SOURCE MATERIAL: Begin

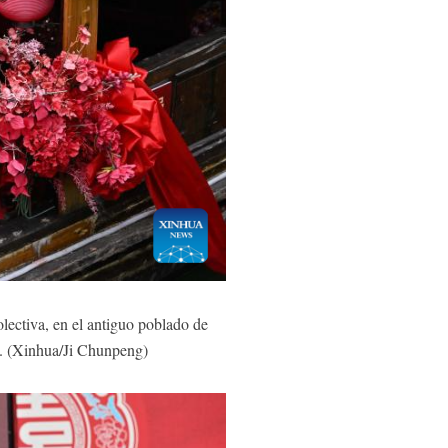
ectiva, en el antiguo poblado de
25. (Xinhua/Ji Chunpeng)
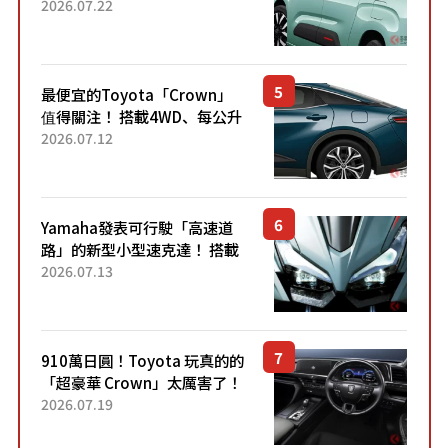
4.7公尺剛剛好的車身尺寸與
2026.07.22
「滑門」設計！ 還推出467萬
元日圓起的5人座版...
最便宜的Toyota「Crown」
值得關注！ 搭載4WD、每公升
22.4公里低油耗表現超亮眼！
2026.07.12
配備豐富、超越售價水準，堪
稱高CP值代表的「...
Yamaha發表可行駛「高速道
路」的新型小型速克達！ 搭載
能享受超強勁「渦輪感」的動
2026.07.13
力系統！ 採用與高階「Super
Sport」車款相同的...
910萬日圓！Toyota 玩真的的
「超豪華 Crown」太厲害了！
採用由「匠人技藝」打造的
2026.07.19
「專屬車色」與運動化「底盤
設定」！還配備專屬豪華...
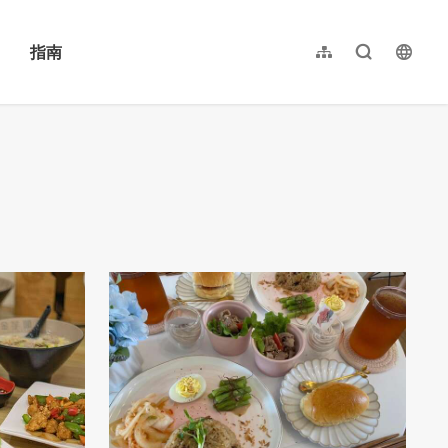
指南
网站导览
全文检索
langu
繁體中文
English
日本語
한국어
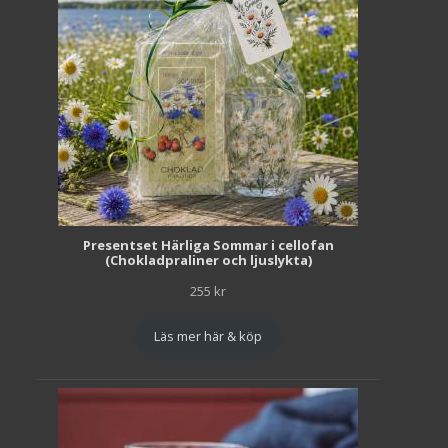
Presentset Härliga Sommar i cellofan
(Chokladpraliner och ljuslykta)
255
kr
Läs mer här & köp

SOURCE MATERIAL: End

### EXERCISE DIRECTIONS
Restate the whole listing word for word. Omit the pictures.

### WRITTEN ANSWER
ectiva, en el antiguo poblado de
25. (Xinhua/Ji Chunpeng)
4.7公尺剛剛好的車身尺寸與
2026.07.22
「滑門」設計！ 還推出467萬
元日圓起的5人座版...
最便宜的Toyota「Crown」
值得關注！ 搭載4WD、每公升
22.4公里低油耗表現超亮眼！
2026.07.12
配備豐富、超越售價水準，堪
稱高CP值代表的「...
Yamaha發表可行駛「高速道
路」的新型小型速克達！ 搭載
能享受超強勁「渦輪感」的動
2026.07.13
力系統！ 採用與高階「Super
Sport」車款相同的...
910萬日圓！Toyota 玩真的的
「超豪華 Crown」太厲害了！
採用由「匠人技藝」打造的
2026.07.19
「專屬車色」與運動化「底盤
設定」！還配備專屬豪華...
指南
网站导览
全文检索
langu
繁體中文
English
日本語
한국어
Presentset Härliga Sommar i cellofan
(Chokladpraliner och ljuslykta)
255
kr
Läs mer här & köp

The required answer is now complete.